* [Task details] If a line in the entries below includes "Benzodiazepine", show that line.
[[ Given records, beginning ]]
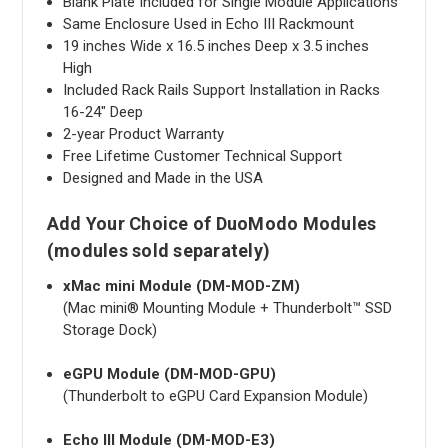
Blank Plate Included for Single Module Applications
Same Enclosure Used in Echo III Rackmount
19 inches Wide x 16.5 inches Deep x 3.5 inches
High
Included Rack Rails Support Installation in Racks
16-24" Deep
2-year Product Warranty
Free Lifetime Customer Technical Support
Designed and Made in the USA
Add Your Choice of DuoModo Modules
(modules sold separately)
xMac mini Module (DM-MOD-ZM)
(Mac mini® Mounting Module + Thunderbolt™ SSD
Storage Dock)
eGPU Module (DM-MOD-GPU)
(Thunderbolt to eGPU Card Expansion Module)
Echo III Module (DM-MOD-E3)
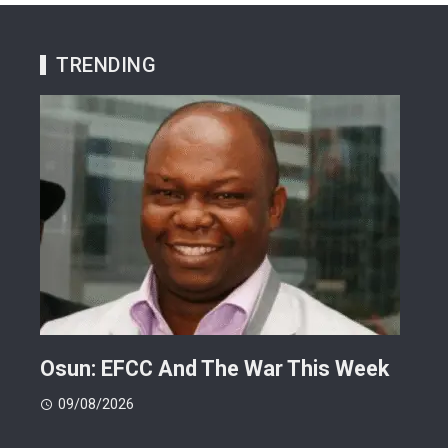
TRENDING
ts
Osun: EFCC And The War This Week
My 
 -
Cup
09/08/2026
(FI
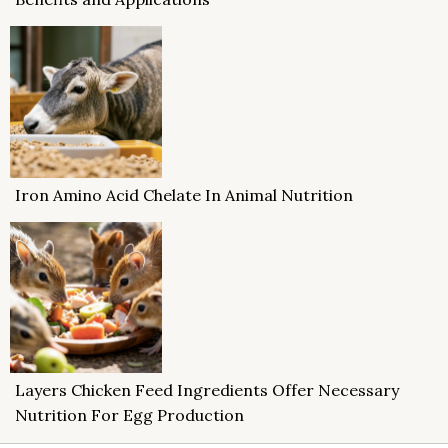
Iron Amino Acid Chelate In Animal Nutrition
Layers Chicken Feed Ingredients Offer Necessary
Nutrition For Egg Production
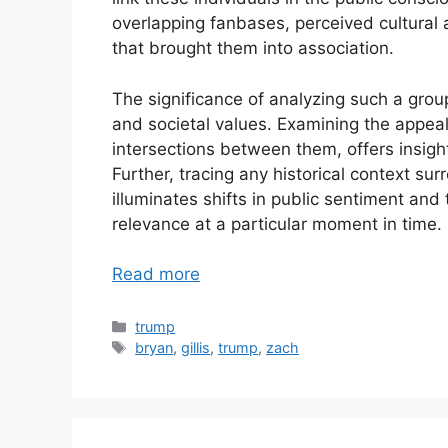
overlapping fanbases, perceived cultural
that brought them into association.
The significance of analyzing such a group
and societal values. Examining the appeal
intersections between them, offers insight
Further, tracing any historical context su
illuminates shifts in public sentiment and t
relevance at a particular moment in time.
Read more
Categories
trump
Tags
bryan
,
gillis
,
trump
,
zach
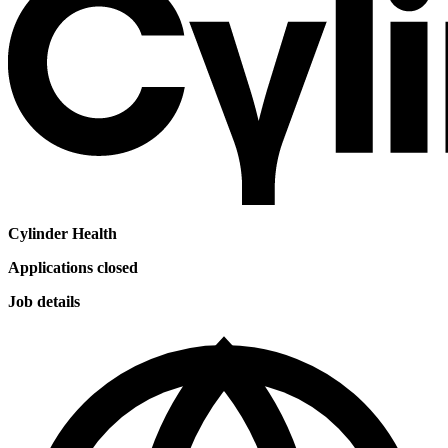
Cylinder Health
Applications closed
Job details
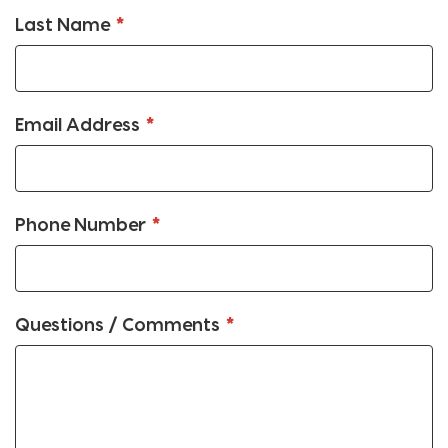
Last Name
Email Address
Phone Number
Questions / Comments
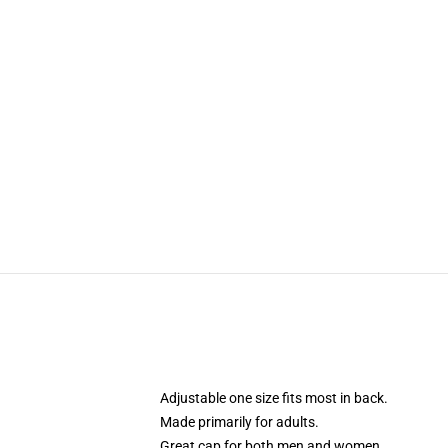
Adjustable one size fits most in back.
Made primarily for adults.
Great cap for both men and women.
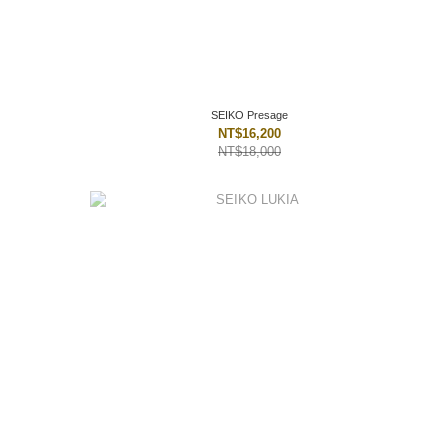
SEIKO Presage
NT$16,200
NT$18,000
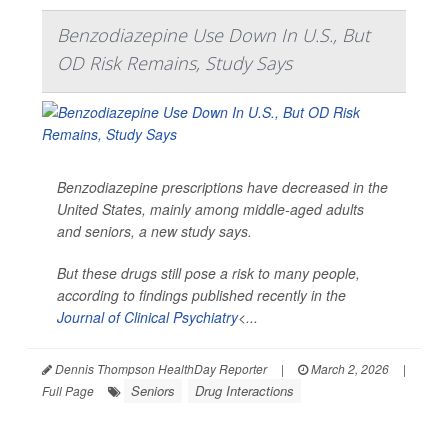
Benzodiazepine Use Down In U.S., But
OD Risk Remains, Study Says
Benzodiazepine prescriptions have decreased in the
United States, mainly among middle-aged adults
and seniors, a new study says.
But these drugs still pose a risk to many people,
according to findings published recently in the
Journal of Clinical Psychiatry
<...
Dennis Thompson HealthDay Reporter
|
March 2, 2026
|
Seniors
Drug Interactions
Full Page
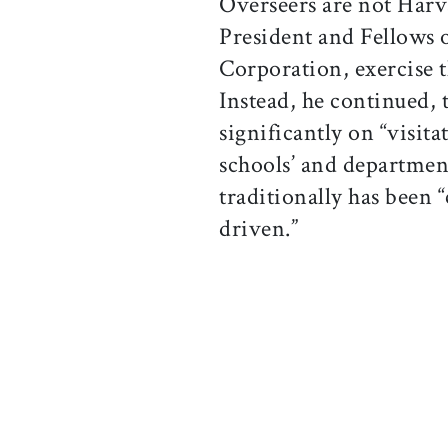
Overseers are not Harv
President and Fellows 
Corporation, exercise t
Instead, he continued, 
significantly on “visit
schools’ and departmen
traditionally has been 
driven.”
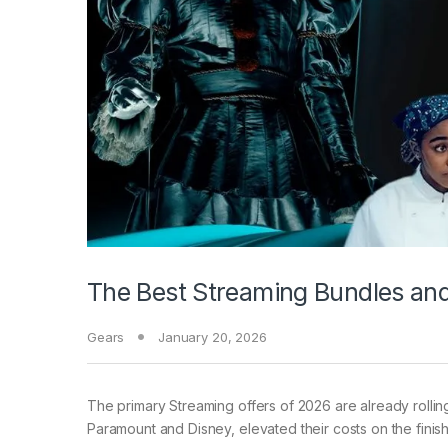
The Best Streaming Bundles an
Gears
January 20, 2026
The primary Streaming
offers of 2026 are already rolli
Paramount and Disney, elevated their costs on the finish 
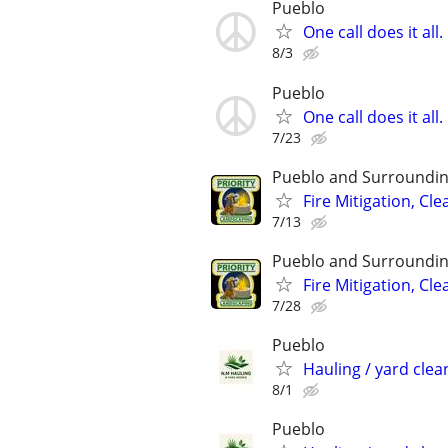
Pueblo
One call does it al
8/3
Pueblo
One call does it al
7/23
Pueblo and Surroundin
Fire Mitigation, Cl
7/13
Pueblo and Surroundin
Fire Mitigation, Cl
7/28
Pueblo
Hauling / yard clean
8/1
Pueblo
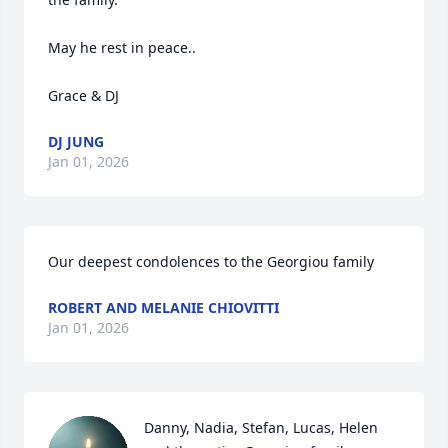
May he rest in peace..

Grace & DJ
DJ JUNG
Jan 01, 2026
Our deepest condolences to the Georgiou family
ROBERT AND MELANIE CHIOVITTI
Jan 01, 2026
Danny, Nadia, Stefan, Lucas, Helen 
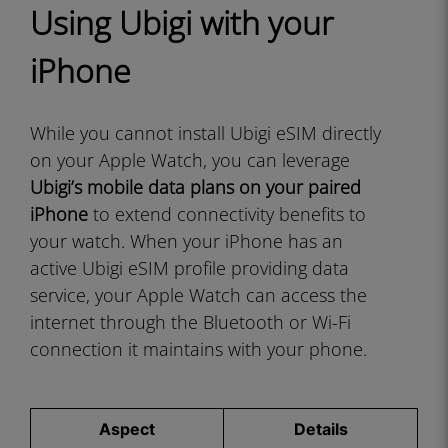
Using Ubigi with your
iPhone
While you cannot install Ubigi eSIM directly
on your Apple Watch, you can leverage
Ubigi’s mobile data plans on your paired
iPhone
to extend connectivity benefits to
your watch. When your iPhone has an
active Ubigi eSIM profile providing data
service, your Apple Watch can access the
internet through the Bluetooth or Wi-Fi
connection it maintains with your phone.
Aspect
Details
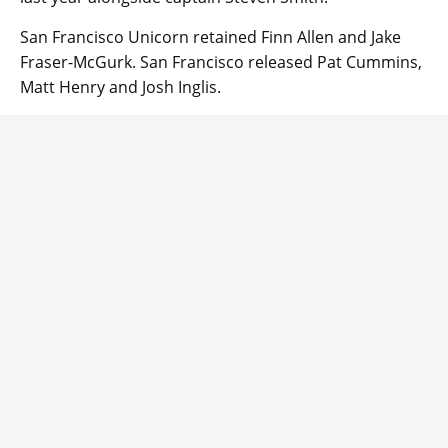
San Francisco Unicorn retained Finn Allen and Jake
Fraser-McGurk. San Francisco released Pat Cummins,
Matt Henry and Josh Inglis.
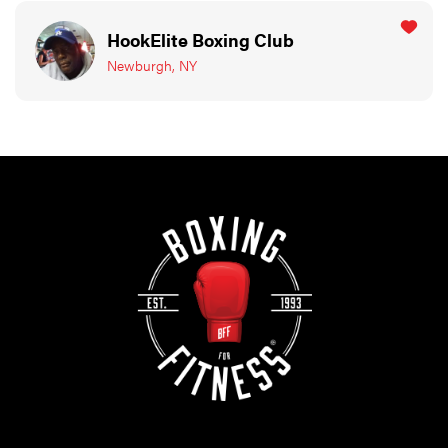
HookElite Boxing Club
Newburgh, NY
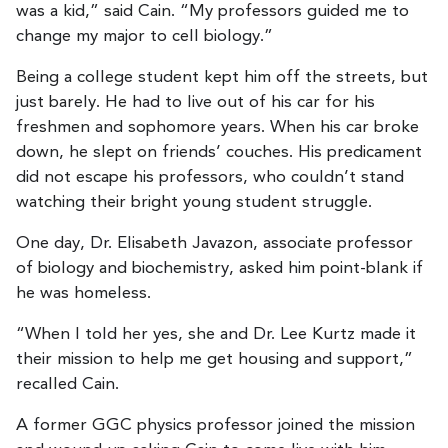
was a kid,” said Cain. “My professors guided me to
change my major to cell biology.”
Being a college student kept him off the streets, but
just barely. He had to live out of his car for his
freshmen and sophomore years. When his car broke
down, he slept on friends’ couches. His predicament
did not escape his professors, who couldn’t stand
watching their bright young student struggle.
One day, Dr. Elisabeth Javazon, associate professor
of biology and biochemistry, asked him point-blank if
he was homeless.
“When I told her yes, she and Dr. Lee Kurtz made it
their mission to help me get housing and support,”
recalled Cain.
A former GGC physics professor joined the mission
[[ Given records, end ]]
* [The completed task]
Benzodiazepine Use Down In U.S., But
Benzodiazepine prescriptions have decreased in the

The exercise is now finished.